Mumsnet has not checked the qualifications of anyone posting here. If you need help urgently or expert advice, please see our domestic violence webguide and/or relationships webguide. Many Mumsnetters experiencing domestic abuse have found this thread helpful: Listen up, everybody

Was it love

54 replies

Rahrahcantdo · 11/02/2018 22:26

8 years ago I met somebody whilst married. I’m still married now. The man I met was in process of separating and divorce. We became very bonded and very close. For ages I denied to myself that it was an affair as it was an emotional connection rather than physical although it did eventually get physical before we closed it all down. I told my DH that I was terrified as I had feelings for someone else. For some reason it sort of paralysed him. He didn’t really react and we drifted further apart. It was a living hell at home and so very lonely. All my own making of course. He was in a bad place and very down, career issues and money worries.
This other man was there for me. Endlessly kind. Advice re work, general bolstering up, books to read, music, encouragement with career stuff and he honestly kept me sane, making me laugh and being a kind, tender friend to me. I only really relaxed when I was with him. We’d meet sometimes after work for coffee or he’d pick me up from airport or station when I was travelling with work just so we could chat while he drove me home. He was very gentle and tender with me but also made me cry with laughter at times.

Now let me say I’ve read a lot about this and in allowing this connection to blossom I was being a complete bitch and letting my husband and marriage vows down. I’ve done a lot of work on myself and will feel endless guilt. Me and DH have hung on in there and we are pretty strong these days.

Eventually we came (or rather l) came to our senses and we stopped contact. I haven’t seen him for years. But. There has been email and occasional phone contact over the years. And it immediately falls into an easy sense of intimacy and understanding. He is respectful of my position and he has moved on and has a blended family situation in its infancy.

He did contact me recently to tell me about him moving in with his girlfriend and children.
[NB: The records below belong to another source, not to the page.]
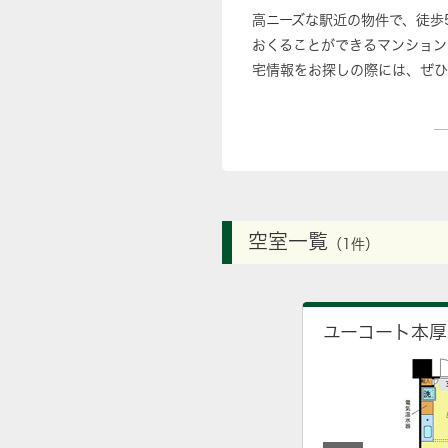
高ニーズな駅近の物件で、徒歩
おくることができるマンション
宅情報をお探しの際には、ぜひ
空室一覧
（1件）
ユーコート本厚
Said that he felt like he needed to tell me and that although he had let it all go he felt that what we had was a one off, that he still really misses me and that for him at the time he loved me very much. He seems to think it was only him but I feel exactly the same.

There was a day that he referred to when he said he didn’t want to ever feel so raw and opened up again. It was the catalyst to us both coming to our senses. The realisation of everyone we’d hurt. I didn’t hear for some time after that. He would send a birthday card to my office on my birthday. He’s never forgotten that and the odd book that he thought I might like, a print for my desk of an artist we’d seen at a gallery.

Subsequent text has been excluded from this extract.